Entscheidung des Gerichts
Mit Urteil vom 13. November 2013 –Az. I ZR 143/12 (Pressemitteilung) entschied der Bundesgerichtshof, dass an den Urheberrechtschutz von Werken der angewandten Kunst grundsätzlich keine höheren Anforderungen zu stellen seien als an den von Werken der zweckfreien Kunst.

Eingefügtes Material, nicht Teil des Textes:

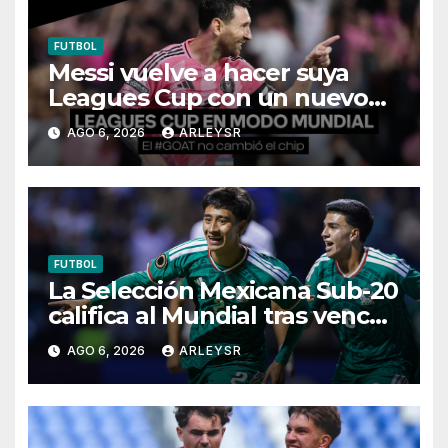
FUTBOL
Messi vuelve a hacer suya
Leagues Cup con un nuevo
récord
AGO 6, 2026
ARLEYSR
FUTBOL
La Selección Mexicana Sub-20
califica al Mundial tras vencer
a Panamá
AGO 6, 2026
ARLEYSR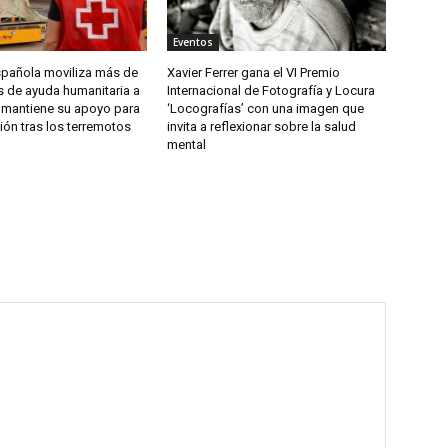
Eventos
spañola moviliza más de
Xavier Ferrer gana el VI Premio
s de ayuda humanitaria a
Internacional de Fotografía y Locura
 mantiene su apoyo para
‘Locografías’ con una imagen que
ión tras los terremotos
invita a reflexionar sobre la salud
mental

In seiner früheren Rechtsprechung hatte der Bundesgerichtshof die höheren Anforderungen an die Gestaltungshöhe von Werken der angewandten Kunst, die einem Geschmacksmusterschutz zugänglich sind, damit begründet, dass für solche Werke der angewandten Kunst mit dem Geschmacksmusterrecht ein dem Urheberrecht wesensgleiches Schutzrecht zur Verfügung stehe. Da sich bereits die geschmacksmusterschutzfähige Gestaltung von der nicht geschützten Durchschnittsgestaltung abheben müsse, sei für die Urheberrechtsschutzfähigkeit ein noch weiterer Abstand, das heißt ein deutliches überragen der Durchschnittsgestaltung zu fordern.
An dieser Rechtsprechung könne der BGH im Blick auf die Reform des Geschmacksmusterrechts im Jahr 2004 nicht festgehalten. Durch diese Reform sei mit dem Geschmacksmusterrecht ein eigenständiges gewerbliches Schutzrecht geschaffen und der enge Bezug zum Urheberrecht beseitigt worden. Insbesondere setze der Schutz als Geschmacksmuster, welcher neben dem Urheberrecht bestehen könne, nicht mehr eine bestimmte Gestaltungshöhe, sondern die Unterschiedlichkeit des Musters voraus.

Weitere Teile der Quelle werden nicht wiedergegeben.